If we want to insert the value 5, the resulting BST could look like this:

      4
     / \
    2   7
   / \ / 
  1   3 5

Or like this:

      4
     / \
    2   7
   / \   \
  1   3   5

Write a function that takes the root of a BST and a value to insert, and returns the root of the modified BST after the insertion. The function must maintain the BST property after the insertion.

Constraints:

  • The number of nodes in the tree will be in the range [0, 10^4].
  • -10^8 <= Node.val <= 10^8
  • All the values Node.val are unique.
  • -10^8 <= val <= 10^8
  • It's guaranteed that val does not exist in the original BST.

Solution


Naive Solution: Recursive Traversal

A simple, but not necessarily the most efficient, way to insert a value into a BST is to recursively traverse the tree until we find the appropriate place to insert the new node. At each node, we check if the value to insert is less than or greater than the current node's value. If it's less, we move to the left subtree; otherwise, we move to the right subtree. When we reach a null node (an empty spot), we create a new node with the given value and insert it there.

Code (Java)

class Solution {
    public TreeNode insertIntoBST(TreeNode root, int val) {
        if (root == null) {
            return new TreeNode(val);
        }

        if (val < root.val) {
            root.left = insertIntoBST(root.left, val);
        } else {
            root.right = insertIntoBST(root.right, val);
        }
        return root;
    }
}

Time Complexity

  • O(h), where h is the height of the tree. In the worst case (skewed tree), h can be n, where n is the number of nodes. In the average case (balanced tree), h is log(n).

Space Complexity

  • O(h) due to the recursive call stack. In the worst case, this can be O(n), and in the average case, O(log n).

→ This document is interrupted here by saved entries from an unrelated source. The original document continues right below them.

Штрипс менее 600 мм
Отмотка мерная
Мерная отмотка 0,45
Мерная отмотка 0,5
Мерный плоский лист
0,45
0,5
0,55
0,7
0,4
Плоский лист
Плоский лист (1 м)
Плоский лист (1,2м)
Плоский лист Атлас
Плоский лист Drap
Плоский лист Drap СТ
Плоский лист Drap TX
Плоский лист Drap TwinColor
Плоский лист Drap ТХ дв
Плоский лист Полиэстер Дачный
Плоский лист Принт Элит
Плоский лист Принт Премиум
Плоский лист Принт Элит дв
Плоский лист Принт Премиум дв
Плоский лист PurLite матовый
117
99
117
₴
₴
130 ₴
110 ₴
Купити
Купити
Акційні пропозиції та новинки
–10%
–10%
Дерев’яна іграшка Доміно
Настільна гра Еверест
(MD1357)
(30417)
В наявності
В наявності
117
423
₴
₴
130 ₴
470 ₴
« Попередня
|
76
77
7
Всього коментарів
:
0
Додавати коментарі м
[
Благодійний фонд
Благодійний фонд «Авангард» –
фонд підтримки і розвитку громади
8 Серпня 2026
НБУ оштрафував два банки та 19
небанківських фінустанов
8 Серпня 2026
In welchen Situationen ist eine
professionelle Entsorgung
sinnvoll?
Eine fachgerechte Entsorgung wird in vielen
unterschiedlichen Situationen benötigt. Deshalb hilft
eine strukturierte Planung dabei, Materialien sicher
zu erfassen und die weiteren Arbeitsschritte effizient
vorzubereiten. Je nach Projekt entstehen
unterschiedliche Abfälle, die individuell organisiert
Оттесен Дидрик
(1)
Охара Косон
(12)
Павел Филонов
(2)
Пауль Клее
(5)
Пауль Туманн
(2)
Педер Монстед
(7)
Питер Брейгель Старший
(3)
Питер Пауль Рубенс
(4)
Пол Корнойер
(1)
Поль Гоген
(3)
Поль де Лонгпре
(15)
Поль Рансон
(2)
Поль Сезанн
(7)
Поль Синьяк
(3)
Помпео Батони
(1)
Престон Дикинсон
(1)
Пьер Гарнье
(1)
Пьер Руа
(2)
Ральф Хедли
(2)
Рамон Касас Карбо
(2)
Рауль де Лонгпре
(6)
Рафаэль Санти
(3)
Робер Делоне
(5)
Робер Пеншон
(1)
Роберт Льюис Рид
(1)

Optimal Solution: Iterative Approach

An iterative approach avoids the overhead of the recursive call stack and can be slightly more efficient in practice. The logic remains the same: traverse the tree, comparing the value to insert with each node's value until an appropriate insertion point (a null node) is found.

Code (Java)

class Solution {
    public TreeNode insertIntoBST(TreeNode root, int val) {
        if (root == null) {
            return new TreeNode(val);
        }

        TreeNode current = root;
        TreeNode parent = null;

        while (current != null) {
            parent = current;
            if (val < current.val) {
                current = current.left;
            } else {
                current = current.right;
            }
        }

        if (val < parent.val) {
            parent.left = new TreeNode(val);
        } else {
            parent.right = new TreeNode(val);
        }

        return root;
    }
}

Time Complexity

  • O(h), where h is the height of the tree. Same as the recursive approach.

Space Complexity

  • O(1) - Iterative solution has constant space complexity because it does not use recursion.

Edge Cases

  • Empty Tree: If the root is null, we simply create a new node with the given value and return it as the new root. Both the recursive and iterative solutions handle this case correctly.
  • Value Already Exists: The problem statement guarantees that the value to be inserted does not already exist in the BST, so we don't need to handle this case explicitly. If it was possible for the value to exist, we'd need to decide whether to insert a duplicate node (and where) or simply do nothing.